# Lab 3
## More EDA: improving expertise in loading, cleaning, and analyzing data

The objective of Lab 3 is for you to become more proficient in obtaining and working with different types of data. A particular emphasis will be on dealing with text data.

This lab assignment will have 3 components. 

## Lab 3.A. Complete tutorials from Harvard's CS109 Lab 1

Go to https://github.com/cs109/2015lab1 and download the following files in your local Lab3 directory:
- https://github.com/cs109/2015lab1/blob/master/all.csv
- https://github.com/cs109/2015lab1/blob/master/hamlet.txt

We are going to go through the *Lab1-babypython.ipynb* and *Lab1-pythonpandas.ipynb*. The orginal Python notebooks were written in Python 2. We converted the notebooks into Python 3, which can be downloaded from here"

- https://github.com/CIS3715-temple-2019/CIS3715-temple-2019.github.io/blob/master/CIS3715-Lab3.A-babypython_py3.ipynb
- https://github.com/CIS3715-temple-2019/CIS3715-temple-2019.github.io/blob/master/CIS3715-Lab3.A-pythonpandas_py3.ipynb

Study all the code and run every block of code from the *babypython* tutorial. It covers many of the things you already learned in your Labs 1 and 2, so it is a good refresher. However, there are some new things. In particular, you will learn how to load a pure textual file and process it to find counts of all the unique words (also called the tokens) in the text.

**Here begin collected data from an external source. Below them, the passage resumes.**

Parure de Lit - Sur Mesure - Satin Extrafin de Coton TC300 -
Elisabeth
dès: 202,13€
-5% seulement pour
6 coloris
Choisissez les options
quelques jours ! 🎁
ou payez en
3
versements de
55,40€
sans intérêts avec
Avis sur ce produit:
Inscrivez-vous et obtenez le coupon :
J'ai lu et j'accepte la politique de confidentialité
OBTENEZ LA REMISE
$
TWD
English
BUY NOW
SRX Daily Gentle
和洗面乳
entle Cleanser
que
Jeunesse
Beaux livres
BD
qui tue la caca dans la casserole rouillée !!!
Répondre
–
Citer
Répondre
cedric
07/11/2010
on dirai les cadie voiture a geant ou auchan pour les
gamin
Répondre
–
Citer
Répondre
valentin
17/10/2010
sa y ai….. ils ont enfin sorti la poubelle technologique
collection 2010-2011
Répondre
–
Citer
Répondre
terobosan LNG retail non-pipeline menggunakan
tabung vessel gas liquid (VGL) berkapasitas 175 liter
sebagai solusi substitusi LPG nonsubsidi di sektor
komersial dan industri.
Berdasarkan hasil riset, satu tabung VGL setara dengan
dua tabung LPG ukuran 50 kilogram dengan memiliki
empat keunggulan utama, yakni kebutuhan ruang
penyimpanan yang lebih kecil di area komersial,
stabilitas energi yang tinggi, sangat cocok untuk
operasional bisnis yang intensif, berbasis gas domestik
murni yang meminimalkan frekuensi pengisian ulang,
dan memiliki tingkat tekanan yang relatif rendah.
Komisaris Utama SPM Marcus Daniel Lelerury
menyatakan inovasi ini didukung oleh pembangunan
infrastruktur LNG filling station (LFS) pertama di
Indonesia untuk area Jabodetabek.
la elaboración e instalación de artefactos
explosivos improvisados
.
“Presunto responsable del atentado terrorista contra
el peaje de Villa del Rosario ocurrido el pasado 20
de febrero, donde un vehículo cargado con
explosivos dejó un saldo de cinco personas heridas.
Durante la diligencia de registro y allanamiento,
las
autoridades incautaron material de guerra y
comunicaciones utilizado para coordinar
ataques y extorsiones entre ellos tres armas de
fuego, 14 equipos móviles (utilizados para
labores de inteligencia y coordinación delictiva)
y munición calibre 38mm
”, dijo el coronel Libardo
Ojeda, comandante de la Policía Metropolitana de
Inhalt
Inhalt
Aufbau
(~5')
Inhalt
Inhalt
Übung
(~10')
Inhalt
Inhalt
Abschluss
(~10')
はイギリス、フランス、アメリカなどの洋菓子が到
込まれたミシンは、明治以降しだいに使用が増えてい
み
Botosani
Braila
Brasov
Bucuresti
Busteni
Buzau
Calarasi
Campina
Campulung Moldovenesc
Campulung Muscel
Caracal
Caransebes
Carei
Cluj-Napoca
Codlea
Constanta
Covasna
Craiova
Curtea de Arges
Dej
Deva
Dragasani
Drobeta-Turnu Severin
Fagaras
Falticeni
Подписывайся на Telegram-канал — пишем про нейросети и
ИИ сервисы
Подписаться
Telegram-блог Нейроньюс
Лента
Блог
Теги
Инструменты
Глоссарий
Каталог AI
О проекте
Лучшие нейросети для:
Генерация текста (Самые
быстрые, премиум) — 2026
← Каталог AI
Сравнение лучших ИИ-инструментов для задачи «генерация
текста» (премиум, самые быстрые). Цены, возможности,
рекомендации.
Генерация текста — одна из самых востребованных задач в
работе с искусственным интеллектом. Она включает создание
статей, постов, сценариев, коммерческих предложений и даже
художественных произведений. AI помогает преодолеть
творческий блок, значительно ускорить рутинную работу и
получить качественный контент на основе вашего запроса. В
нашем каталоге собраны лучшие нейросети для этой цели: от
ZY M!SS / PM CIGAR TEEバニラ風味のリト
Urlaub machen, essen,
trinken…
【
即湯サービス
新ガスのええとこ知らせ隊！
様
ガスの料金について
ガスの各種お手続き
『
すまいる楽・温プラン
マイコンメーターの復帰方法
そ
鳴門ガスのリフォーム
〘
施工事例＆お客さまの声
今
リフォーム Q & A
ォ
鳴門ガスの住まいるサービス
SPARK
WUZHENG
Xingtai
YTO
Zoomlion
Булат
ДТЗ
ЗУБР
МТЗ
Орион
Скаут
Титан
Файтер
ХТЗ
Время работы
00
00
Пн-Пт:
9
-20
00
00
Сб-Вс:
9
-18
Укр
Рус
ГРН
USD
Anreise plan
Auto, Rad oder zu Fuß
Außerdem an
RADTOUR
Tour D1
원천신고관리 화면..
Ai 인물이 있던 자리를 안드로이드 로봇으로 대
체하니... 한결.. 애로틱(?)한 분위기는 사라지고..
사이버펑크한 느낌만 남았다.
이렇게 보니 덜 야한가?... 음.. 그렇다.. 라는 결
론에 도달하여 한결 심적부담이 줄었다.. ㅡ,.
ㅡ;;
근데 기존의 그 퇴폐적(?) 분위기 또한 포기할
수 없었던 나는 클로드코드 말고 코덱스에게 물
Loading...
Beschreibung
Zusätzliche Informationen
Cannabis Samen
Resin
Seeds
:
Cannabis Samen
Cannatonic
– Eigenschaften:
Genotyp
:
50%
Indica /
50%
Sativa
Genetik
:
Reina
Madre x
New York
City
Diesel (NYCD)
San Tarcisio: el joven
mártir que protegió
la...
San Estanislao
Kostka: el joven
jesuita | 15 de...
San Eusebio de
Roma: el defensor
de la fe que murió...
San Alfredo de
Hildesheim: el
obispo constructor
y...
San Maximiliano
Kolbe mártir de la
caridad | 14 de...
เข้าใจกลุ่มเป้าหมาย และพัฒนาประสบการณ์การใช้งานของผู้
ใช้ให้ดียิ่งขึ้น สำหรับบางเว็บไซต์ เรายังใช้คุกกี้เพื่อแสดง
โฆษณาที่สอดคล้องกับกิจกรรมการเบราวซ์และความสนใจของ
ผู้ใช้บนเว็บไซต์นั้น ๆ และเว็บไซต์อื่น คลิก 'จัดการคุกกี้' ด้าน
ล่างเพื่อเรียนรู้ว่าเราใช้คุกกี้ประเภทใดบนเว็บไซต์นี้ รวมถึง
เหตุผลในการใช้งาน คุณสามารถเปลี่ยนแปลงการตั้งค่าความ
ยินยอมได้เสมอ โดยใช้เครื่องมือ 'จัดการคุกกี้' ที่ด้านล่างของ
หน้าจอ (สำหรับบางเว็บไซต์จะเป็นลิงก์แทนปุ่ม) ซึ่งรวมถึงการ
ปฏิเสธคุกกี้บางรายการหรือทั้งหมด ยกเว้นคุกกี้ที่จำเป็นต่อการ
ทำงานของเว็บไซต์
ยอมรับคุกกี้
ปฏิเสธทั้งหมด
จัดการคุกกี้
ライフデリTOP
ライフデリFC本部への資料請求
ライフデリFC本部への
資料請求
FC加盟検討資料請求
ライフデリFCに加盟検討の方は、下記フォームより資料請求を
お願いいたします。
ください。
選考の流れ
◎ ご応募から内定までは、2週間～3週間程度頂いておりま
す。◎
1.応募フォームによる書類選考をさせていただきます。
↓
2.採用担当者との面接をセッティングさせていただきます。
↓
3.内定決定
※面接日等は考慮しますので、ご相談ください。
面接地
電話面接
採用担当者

Study all the code and run every block of code from the *pythonpandas* tutorial. Again, you will find there many things you already know. However, the novelty here is in processing and analysis of a slightly messy tabular data than was the case with the *Auto MPG data*.



**Deliverable**: submit the two .ipynb files after you have run all the lines of code. We will appreciate if we see that you put some extra effort, such as trying to modify existing code, enter new lines of code, or provide comments in the text. Make sure any modifications are easily visible by us for the grading purposes.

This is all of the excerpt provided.